Abstract

Objective The objective of the study was to evaluate the effect of including synchronous remote fine-tuning and follow-up as a part of the aural rehabilitation process. Design A randomised controlled trial (RCT). Study sample Experienced hearing aid users who were due for renewed aural rehabilitation were randomised to either an intervention group (n = 46) or a control group (n = 49). Both groups underwent all stages of the conventional renewed aural rehabilitation process within our clinics, but the intervention group was also offered remote follow-up visits, including an opportunity for synchronous remote fine-tuning of hearing aids.
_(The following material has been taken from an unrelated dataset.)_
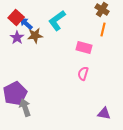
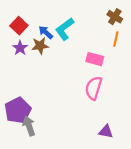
blue arrow: (26, 24) -> (46, 32), moved
pink semicircle: (83, 74) -> (94, 88), size x1.5
purple triangle: (104, 114) -> (106, 132), moved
The Hearing Handicap Inventory for the Elderly/Adults (HHIE/A), the Abbreviated Profile of Hearing Aid Benefit (APHAB), and the International Outcome Intervention for Hearing Aid Users (IOI-HA) were used as outcome measures. Results Both groups improved in self-rated hearing difficulties and hearing aid benefits measured with HHIE/A and APHAB. No significant differences were found between the intervention and the control group. Conclusion Including synchronous remote follow-up and fine-tuning as a part of an aural rehabilitation process may effectively complement clinical visits. Additionally, the synchronous remote follow-up has the potential to further develop person-centred care by enabling hearing aid users to identify individual needs directly in an everyday environment.